Given data:
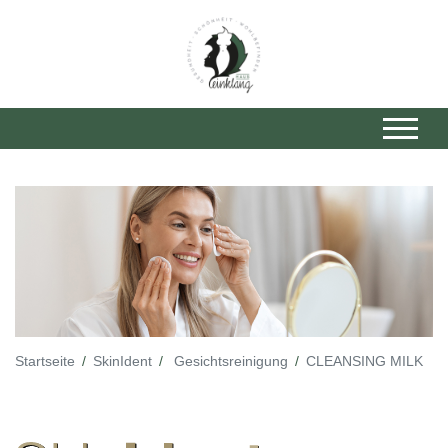
Startseite
SkinIdent
Gesichtsreinigung
CLEANSING MILK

Required action: Line by line, return the listing above exactly, dropping every picture.

Result below:
Startseite
SkinIdent
Gesichtsreinigung
CLEANSING MILK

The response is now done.